(Material provided)

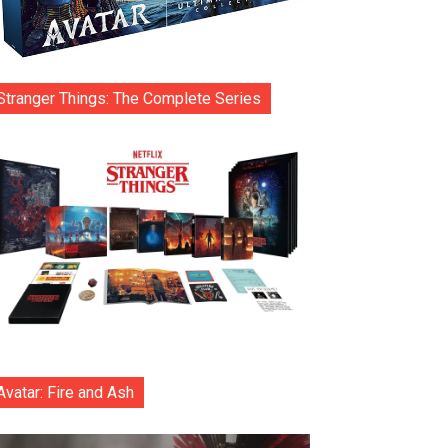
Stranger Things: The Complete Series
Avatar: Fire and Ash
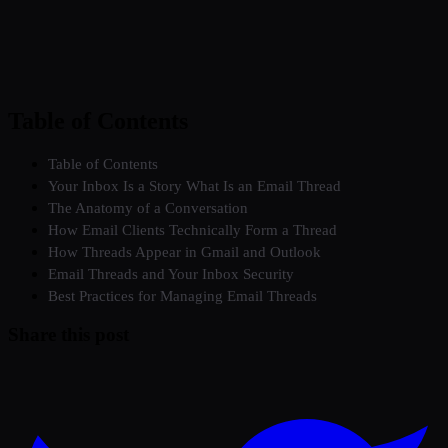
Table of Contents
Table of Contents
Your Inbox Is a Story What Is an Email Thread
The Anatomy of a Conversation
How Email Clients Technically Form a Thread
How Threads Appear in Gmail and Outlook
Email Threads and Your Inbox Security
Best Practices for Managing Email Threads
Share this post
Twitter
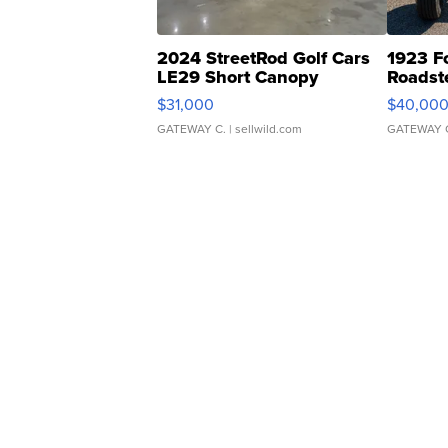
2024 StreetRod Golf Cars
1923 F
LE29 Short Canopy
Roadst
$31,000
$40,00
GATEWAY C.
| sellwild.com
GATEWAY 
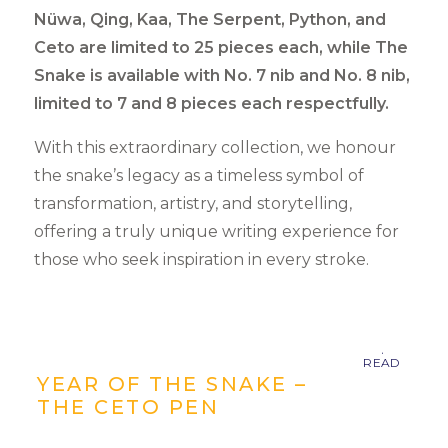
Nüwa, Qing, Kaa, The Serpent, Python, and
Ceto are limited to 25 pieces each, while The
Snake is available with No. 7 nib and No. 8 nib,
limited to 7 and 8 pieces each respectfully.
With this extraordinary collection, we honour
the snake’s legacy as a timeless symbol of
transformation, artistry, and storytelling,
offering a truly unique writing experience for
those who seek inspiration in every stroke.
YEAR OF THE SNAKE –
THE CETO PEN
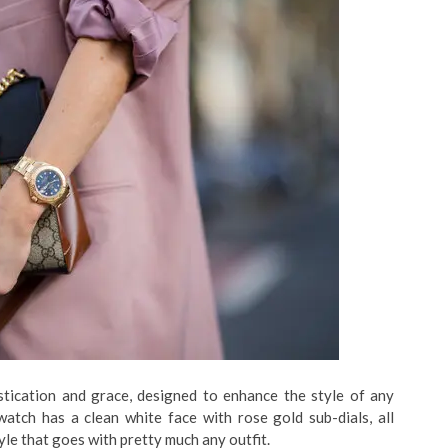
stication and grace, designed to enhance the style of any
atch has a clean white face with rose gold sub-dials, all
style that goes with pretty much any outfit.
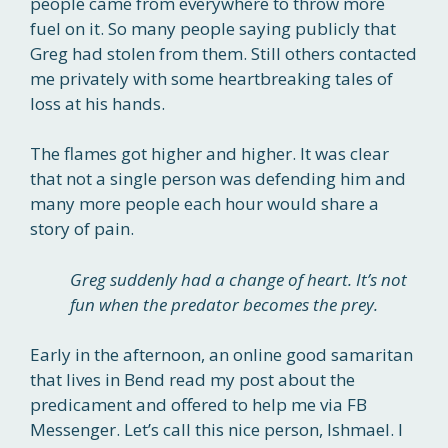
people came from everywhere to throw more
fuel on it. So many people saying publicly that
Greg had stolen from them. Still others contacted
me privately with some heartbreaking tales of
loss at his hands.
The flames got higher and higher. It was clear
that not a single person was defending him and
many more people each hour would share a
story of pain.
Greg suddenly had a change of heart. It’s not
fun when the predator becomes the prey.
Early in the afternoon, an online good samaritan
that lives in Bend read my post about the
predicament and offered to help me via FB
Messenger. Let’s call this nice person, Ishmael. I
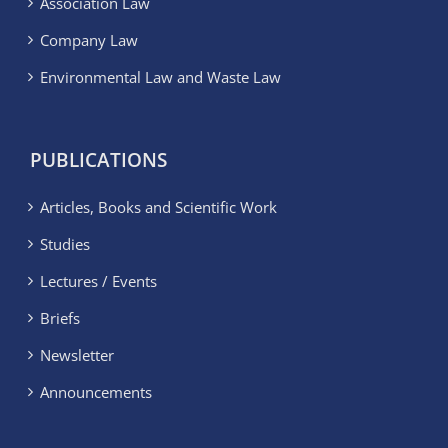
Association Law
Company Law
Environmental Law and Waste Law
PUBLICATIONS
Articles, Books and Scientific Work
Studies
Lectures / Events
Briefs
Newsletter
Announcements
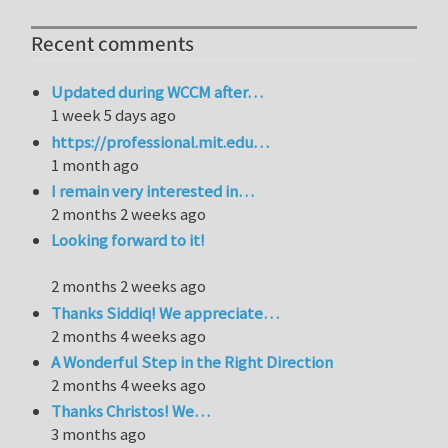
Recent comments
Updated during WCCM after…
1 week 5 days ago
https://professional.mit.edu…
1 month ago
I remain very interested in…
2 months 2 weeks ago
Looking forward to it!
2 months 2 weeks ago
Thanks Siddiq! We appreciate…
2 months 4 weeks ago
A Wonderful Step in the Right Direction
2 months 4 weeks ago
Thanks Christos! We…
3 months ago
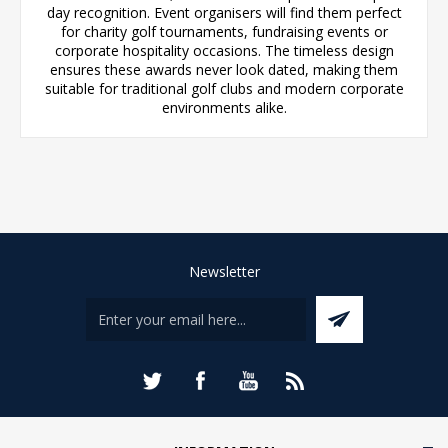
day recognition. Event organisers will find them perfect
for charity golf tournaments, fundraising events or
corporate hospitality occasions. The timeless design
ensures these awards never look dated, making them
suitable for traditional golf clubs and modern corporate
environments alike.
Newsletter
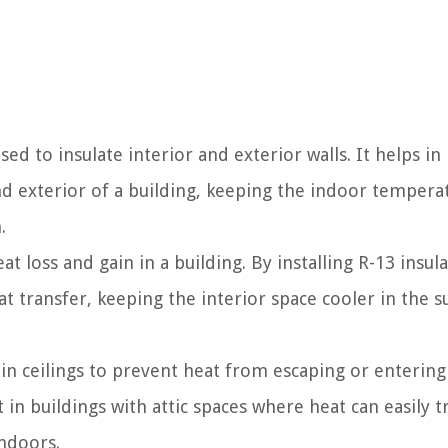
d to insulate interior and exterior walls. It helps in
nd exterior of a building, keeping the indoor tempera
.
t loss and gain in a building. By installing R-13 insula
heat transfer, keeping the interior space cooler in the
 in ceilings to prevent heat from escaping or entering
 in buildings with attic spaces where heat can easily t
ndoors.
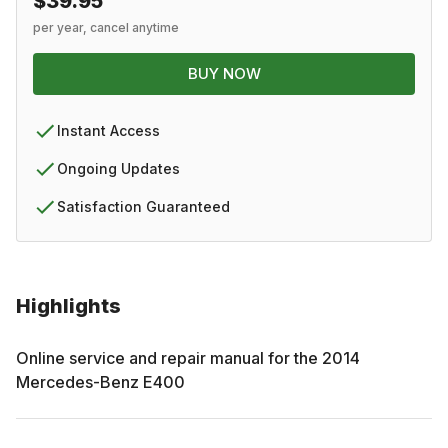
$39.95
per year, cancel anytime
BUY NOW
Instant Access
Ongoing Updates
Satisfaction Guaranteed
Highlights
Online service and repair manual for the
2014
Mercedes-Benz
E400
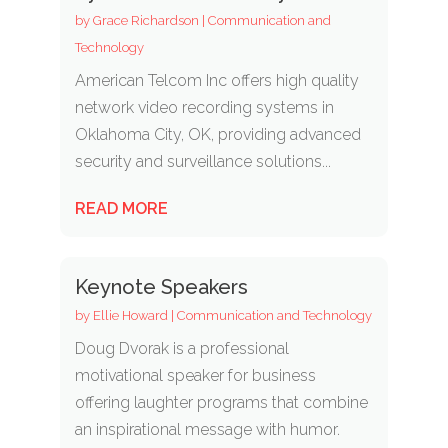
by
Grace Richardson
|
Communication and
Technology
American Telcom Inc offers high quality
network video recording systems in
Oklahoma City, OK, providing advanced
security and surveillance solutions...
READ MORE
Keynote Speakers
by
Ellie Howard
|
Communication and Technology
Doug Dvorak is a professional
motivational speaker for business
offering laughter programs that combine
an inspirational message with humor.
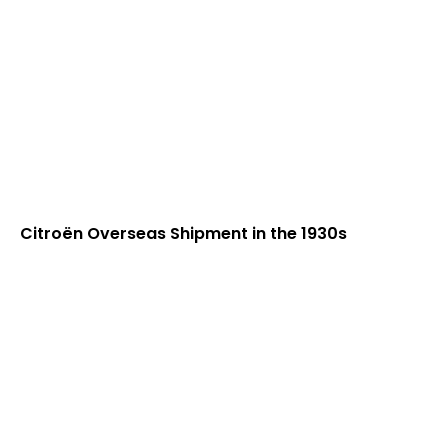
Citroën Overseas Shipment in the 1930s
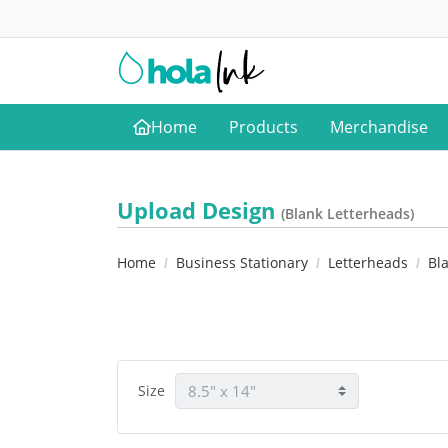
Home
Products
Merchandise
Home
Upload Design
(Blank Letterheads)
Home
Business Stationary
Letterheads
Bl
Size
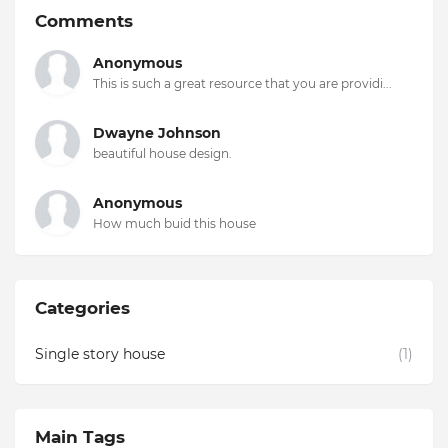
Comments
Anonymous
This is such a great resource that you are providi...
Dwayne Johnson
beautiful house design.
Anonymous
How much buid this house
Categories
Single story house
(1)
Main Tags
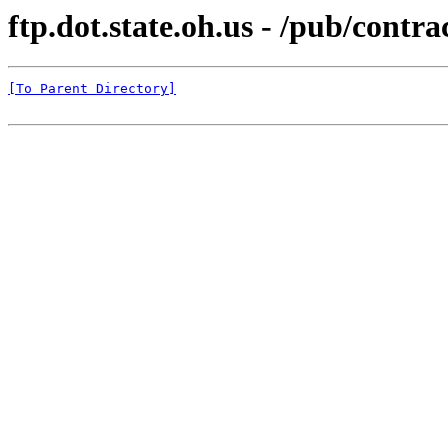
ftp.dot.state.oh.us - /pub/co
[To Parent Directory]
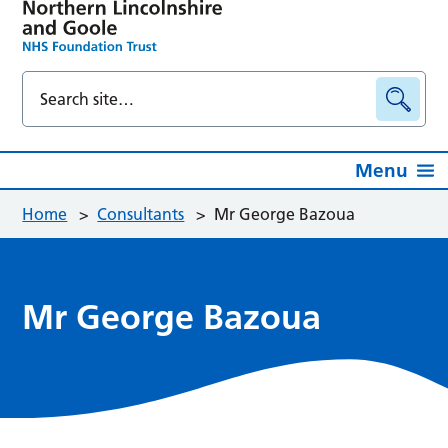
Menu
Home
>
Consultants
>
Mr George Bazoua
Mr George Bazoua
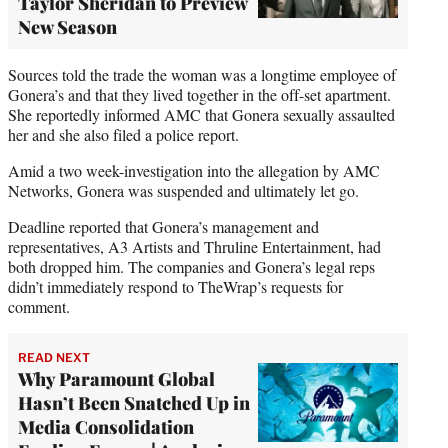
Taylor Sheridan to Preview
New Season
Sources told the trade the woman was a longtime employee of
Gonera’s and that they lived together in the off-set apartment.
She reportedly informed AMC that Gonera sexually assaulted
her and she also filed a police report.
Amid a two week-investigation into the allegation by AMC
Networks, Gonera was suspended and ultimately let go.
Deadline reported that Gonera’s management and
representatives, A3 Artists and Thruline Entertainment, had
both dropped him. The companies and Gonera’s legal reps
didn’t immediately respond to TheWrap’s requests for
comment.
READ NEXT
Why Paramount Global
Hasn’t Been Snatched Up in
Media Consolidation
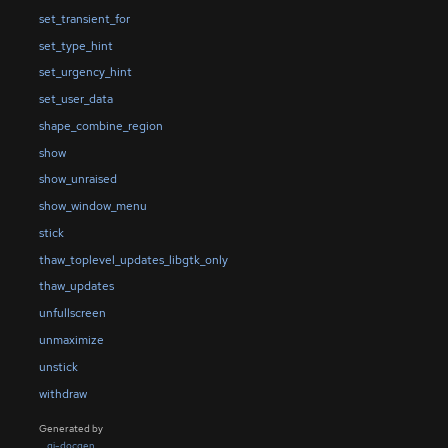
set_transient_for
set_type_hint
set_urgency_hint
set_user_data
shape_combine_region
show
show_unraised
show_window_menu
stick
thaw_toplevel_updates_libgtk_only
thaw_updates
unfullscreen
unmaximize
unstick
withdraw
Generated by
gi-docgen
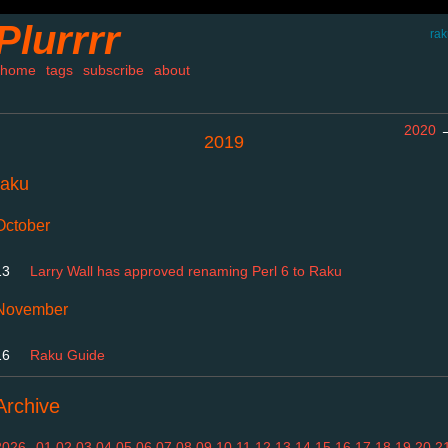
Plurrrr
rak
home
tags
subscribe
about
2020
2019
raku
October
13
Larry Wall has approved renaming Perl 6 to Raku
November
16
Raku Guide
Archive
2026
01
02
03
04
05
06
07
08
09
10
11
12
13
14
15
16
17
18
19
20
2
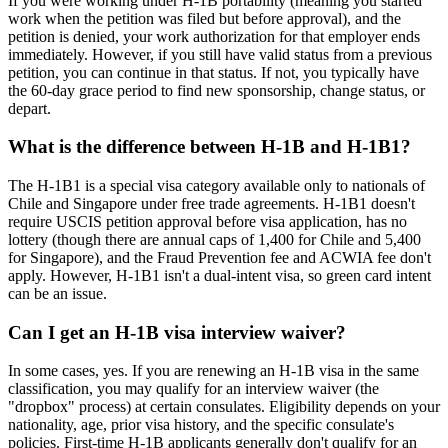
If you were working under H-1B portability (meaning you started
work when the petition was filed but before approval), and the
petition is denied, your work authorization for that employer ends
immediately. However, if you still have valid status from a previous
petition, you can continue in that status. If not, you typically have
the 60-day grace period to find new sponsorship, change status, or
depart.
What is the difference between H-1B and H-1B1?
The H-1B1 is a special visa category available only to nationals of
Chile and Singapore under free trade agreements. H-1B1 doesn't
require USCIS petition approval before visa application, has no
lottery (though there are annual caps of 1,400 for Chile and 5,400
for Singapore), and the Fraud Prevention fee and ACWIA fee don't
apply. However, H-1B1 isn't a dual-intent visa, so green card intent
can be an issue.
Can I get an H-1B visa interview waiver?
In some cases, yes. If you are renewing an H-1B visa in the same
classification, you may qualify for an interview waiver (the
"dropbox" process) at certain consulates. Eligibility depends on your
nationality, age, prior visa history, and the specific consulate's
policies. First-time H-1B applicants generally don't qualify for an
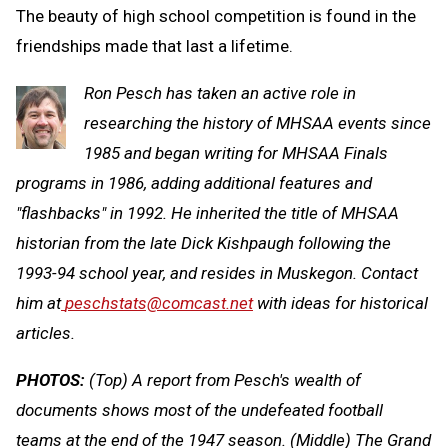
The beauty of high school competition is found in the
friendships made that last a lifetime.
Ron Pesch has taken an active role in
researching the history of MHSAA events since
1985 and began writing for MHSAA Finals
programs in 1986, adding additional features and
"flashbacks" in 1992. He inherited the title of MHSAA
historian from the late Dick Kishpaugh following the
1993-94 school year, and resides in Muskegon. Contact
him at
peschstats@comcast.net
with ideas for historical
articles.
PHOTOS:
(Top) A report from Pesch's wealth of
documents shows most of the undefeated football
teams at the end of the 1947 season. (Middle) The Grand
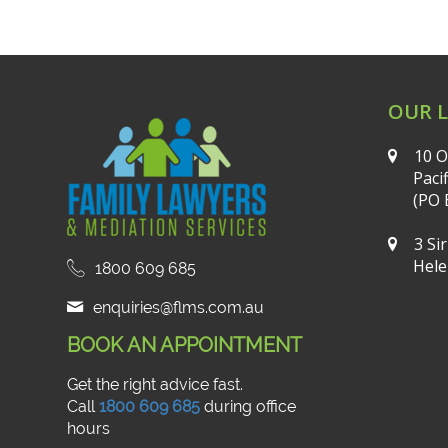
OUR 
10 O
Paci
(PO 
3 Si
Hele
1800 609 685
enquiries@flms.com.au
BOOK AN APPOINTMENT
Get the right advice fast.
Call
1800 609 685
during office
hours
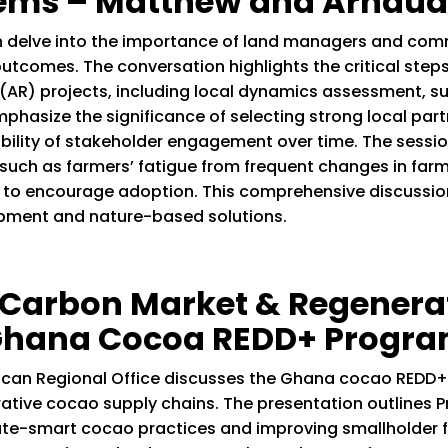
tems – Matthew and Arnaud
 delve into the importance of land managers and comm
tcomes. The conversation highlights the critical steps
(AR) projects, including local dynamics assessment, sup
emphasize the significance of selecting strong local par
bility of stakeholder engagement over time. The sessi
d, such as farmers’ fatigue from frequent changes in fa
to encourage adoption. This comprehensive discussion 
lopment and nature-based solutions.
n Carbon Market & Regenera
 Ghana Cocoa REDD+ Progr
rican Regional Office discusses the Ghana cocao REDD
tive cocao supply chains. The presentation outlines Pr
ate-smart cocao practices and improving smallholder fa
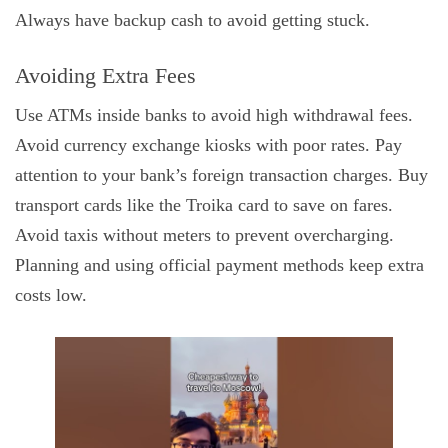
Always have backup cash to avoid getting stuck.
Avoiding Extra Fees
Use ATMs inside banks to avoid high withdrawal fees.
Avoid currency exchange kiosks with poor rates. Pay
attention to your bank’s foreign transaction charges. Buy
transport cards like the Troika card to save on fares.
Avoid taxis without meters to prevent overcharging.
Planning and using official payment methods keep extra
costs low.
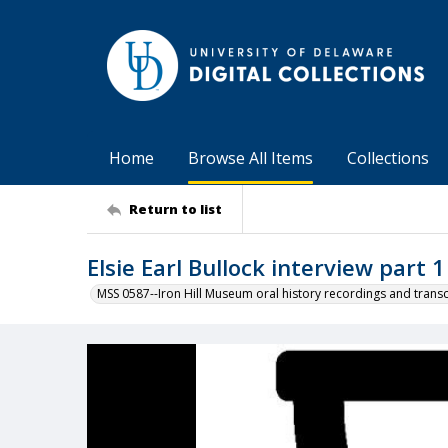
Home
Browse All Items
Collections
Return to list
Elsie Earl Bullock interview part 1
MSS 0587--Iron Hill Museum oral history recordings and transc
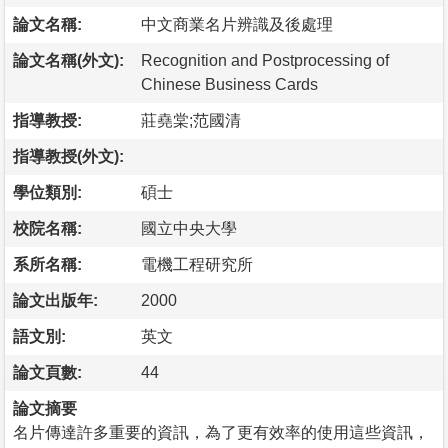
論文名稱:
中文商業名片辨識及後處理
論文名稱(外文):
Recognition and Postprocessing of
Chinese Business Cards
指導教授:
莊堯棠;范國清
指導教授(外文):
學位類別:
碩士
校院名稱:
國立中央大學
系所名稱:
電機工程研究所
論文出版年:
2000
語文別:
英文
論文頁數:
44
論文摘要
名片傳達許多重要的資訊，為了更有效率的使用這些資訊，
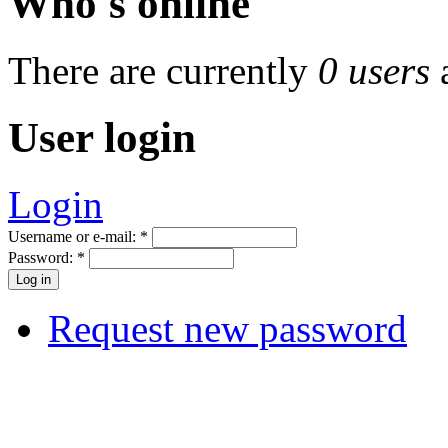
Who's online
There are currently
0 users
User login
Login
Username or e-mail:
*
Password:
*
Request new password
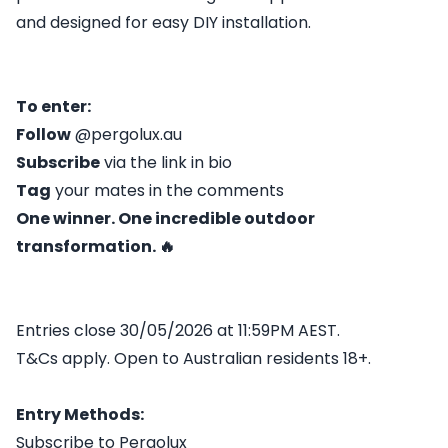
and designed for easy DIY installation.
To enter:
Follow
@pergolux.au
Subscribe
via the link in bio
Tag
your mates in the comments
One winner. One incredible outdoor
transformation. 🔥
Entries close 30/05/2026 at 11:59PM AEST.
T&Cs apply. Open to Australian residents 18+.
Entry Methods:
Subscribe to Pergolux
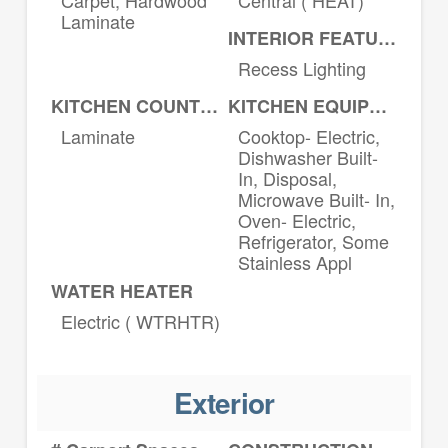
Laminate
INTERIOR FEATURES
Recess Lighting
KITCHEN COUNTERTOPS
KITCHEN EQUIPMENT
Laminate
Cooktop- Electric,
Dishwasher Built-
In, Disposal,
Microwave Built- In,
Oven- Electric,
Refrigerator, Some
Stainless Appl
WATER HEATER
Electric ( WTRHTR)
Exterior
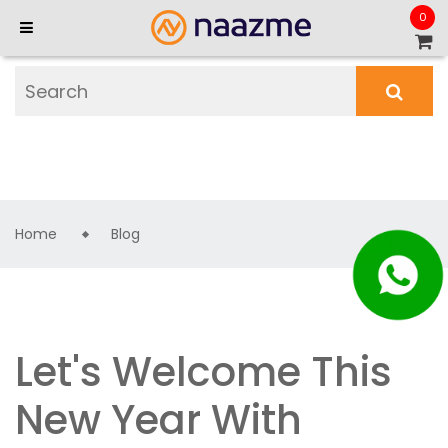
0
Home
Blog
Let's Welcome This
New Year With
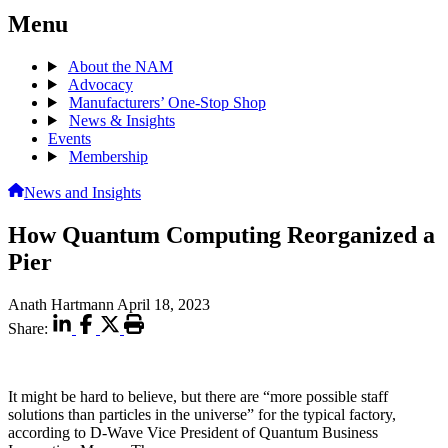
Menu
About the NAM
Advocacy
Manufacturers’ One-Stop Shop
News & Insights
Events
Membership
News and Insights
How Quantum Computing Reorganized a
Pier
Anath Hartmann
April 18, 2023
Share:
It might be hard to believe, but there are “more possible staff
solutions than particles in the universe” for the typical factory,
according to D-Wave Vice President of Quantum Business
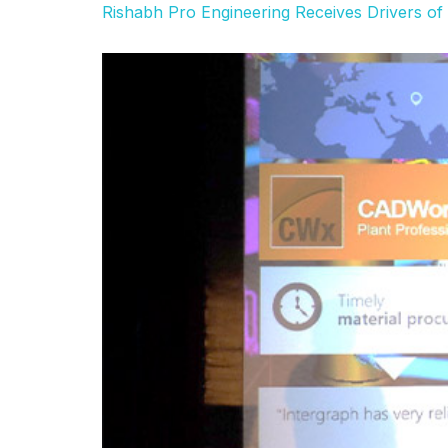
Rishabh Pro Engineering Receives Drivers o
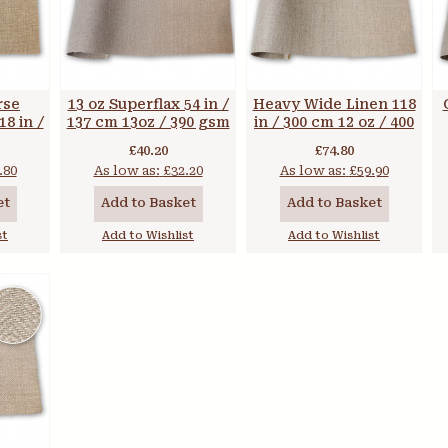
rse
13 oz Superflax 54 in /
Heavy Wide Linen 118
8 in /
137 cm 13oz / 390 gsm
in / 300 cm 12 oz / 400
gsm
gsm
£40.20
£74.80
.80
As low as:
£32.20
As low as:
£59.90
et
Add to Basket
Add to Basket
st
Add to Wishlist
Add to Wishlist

(End Material provided)

(Exercise):
Copy nothing outside the span: please output the lines from the one with "Manufacturers’ One-Stop Shop" through the end of the entries above, and skip the pictures.

(Expected answer):
Manufacturers’ One-Stop Shop
News & Insights
Events
Membership
News and Insights
How Quantum Computing Reorganized a
Pier
Anath Hartmann
April 18, 2023
Share:
It might be hard to believe, but there are “more possible staff
solutions than particles in the universe” for the typical factory,
according to D-Wave Vice President of Quantum Business
Rishabh Pro Engineering Receives Drivers o
rse
13 oz Superflax 54 in /
Heavy Wide Linen 118
8 in /
137 cm 13oz / 390 gsm
in / 300 cm 12 oz / 400
gsm
gsm
£40.20
£74.80
.80
As low as:
£32.20
As low as:
£59.90
et
Add to Basket
Add to Basket
st
Add to Wishlist
Add to Wishlist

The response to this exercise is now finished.